July 1, 2014: United States Steel Corp. Is Removed from the S&P 500
What makes this case interesting is that the company was a part of the S&P 500 right from its start. It was founded in 1901 by J.P. Morgan through a merger of the Federal Steel Company, the Carnegie Steel Company, and other steel businesses with a capitalization of $1.4 billion. This move made the United States Steel Corp. the first company with a billion-dollar valuation. At one point, it was the largest company in the world.
However, in 2014, it was replaced in the index by Martin Marietta Materials. The reasons for this decision were building up in the prior years. U.S. Steel was long-battling the weak steel market fundamentals, which resulted in losses for each of the five preceding years. In fact, in 1991, it was excluded from the Down Jones Industrial Average index. Additional factors for the unstable financial performance were oversupply in the US market, competition from low-cost Chinese producers, logistic bottlenecks, and more.
In 2013, the company fell below the $4 billion threshold set at the time, and the committee excluded it from the index.
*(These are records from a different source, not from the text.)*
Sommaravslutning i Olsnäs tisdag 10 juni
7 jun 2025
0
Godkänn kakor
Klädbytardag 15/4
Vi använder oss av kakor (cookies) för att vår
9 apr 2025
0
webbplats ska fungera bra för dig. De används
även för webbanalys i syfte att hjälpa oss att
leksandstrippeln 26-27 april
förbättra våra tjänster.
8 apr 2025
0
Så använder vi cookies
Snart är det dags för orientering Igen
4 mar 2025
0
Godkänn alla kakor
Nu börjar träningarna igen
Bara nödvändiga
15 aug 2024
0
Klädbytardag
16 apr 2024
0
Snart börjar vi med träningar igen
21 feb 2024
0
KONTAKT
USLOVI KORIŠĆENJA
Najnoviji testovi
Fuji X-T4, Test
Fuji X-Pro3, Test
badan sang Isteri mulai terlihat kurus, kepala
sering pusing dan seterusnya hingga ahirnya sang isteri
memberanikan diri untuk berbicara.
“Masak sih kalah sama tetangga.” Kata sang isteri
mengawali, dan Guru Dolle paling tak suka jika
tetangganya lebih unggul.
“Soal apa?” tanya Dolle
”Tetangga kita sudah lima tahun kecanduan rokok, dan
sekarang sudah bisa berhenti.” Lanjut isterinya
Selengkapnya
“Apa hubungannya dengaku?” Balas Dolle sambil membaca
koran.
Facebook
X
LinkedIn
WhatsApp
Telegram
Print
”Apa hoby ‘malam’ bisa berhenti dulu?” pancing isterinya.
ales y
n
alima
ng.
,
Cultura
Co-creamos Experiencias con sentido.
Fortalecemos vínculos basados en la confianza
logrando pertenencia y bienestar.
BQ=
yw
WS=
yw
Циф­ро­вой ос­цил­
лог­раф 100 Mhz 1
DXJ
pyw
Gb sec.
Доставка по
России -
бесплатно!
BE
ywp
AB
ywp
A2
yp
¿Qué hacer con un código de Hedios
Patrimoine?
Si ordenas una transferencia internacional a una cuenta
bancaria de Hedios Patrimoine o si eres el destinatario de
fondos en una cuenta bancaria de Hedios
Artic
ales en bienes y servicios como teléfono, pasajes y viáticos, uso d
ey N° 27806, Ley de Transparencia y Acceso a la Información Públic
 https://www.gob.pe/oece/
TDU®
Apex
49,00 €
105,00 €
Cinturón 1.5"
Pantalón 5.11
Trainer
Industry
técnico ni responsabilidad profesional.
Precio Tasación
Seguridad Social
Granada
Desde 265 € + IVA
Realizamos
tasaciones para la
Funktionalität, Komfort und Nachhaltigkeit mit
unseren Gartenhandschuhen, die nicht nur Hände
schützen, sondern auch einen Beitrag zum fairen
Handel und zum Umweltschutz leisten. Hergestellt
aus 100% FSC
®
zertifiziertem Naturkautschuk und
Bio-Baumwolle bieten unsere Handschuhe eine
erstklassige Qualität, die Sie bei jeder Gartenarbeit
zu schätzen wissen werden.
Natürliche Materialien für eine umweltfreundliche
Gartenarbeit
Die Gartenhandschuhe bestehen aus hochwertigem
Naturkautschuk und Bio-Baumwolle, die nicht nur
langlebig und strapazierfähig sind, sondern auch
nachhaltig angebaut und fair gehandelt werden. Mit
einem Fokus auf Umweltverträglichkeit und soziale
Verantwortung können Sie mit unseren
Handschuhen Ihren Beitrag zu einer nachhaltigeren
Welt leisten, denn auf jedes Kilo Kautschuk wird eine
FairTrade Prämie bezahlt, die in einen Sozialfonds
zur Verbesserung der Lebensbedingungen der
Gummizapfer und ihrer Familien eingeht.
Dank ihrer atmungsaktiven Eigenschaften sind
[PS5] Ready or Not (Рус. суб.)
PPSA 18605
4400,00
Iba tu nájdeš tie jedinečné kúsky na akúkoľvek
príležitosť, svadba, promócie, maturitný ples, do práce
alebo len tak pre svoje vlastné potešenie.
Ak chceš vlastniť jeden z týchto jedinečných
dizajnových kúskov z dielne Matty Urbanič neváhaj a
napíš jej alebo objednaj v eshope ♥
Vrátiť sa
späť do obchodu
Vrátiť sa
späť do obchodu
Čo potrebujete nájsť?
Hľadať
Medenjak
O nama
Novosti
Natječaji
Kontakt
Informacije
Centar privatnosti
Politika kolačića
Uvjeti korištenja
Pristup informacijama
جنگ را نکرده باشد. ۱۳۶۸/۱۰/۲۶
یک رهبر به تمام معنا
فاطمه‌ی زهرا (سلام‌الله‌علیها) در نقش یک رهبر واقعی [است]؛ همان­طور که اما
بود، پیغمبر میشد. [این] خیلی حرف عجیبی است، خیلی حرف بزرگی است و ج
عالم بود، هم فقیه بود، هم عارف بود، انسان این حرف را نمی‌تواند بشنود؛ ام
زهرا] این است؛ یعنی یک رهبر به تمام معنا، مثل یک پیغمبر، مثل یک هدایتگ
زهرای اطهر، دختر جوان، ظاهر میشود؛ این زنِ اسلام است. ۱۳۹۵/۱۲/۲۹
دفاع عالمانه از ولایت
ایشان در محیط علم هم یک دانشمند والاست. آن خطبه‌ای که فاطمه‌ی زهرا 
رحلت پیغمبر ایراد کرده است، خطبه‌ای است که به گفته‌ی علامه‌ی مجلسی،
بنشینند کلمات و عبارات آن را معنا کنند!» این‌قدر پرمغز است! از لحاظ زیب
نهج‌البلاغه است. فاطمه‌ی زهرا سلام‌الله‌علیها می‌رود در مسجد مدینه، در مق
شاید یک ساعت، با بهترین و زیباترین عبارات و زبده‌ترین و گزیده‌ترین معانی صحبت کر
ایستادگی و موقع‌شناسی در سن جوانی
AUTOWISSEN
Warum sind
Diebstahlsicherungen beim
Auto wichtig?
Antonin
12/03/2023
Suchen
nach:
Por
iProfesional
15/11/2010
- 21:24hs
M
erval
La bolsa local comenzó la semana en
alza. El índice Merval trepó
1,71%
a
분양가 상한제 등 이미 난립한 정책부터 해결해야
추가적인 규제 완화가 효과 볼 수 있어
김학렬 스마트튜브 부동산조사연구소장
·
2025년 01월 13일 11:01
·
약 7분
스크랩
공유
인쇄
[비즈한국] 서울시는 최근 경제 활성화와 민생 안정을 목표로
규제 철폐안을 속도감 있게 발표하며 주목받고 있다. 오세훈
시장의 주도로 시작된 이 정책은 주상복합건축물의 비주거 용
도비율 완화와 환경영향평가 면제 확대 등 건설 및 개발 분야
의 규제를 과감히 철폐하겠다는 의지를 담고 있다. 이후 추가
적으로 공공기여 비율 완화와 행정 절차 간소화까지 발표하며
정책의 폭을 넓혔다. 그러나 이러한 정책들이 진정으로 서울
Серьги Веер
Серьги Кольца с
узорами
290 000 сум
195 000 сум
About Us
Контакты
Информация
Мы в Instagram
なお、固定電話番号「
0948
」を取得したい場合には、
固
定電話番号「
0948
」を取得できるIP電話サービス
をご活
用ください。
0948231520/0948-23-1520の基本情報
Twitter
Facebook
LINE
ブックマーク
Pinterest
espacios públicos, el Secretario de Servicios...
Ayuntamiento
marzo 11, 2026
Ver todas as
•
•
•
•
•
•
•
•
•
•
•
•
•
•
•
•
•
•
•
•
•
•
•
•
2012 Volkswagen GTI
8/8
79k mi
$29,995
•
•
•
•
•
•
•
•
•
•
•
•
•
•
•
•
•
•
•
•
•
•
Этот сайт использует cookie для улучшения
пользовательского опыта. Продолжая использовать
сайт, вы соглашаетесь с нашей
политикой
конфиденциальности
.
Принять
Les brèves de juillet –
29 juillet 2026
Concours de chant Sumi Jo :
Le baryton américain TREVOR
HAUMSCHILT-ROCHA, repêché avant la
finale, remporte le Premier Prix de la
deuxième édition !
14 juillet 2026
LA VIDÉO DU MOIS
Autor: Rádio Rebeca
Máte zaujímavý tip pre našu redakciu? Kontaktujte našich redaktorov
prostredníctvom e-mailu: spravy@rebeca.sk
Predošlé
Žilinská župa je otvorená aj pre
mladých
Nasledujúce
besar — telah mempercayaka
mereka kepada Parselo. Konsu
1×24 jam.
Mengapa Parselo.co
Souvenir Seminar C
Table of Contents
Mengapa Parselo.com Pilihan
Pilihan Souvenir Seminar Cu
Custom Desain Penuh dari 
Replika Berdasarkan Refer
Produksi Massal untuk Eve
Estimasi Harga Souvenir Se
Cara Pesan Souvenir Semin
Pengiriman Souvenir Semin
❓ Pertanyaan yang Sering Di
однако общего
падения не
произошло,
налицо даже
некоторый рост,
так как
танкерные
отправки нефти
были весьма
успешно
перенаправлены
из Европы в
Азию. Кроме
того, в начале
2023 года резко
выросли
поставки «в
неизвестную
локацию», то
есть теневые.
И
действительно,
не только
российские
It was then added to the S&P MidCap 400 Steel Sub-Industry Index, where it filled the gap left by Martin Marietta Materials, the company that replaced it in the S&P 500.
What is more interesting is that after the announcement date, as well as after its actual exclusion, its share price went up. From July 1 to October 1, 2014, its stock rose over 22% before crashing 70% over the following 12 months.
A Final Remark – Keep Track of Companies Joining and Leaving the S&P 500
Over the years, analysts have noticed a pattern where additions to the S&P 500 typically underperform. Meanwhile, deletions outperform the index in the subsequent year. According to some, the larger the addition to the S&P 500, the more significant the average following performance gap is.
And this was precisely the case with Tesla and Apartment Investment. A little over six months after the companies switched places, AIV was estimated to have a relative return advantage of 78.6% over Tesla.
The basic explanation for this is that companies are often added to the S&P 500 near their highest valuation levels. Alternatively, when they are in good financial health. On the contrary, the ousted companies aren’t usually performing well at the time of exclusion. Such findings have been confirmed on a broader scale. After calculating the return of the initial 500 firms in the index and the new additions over the years, researchers found that the former’s buy-and-hold returns have outperformed the latter’s returns with lower risk in nine of the ten industrial GICS sectors. The main possible reason is the overvaluation of the newly-added firms.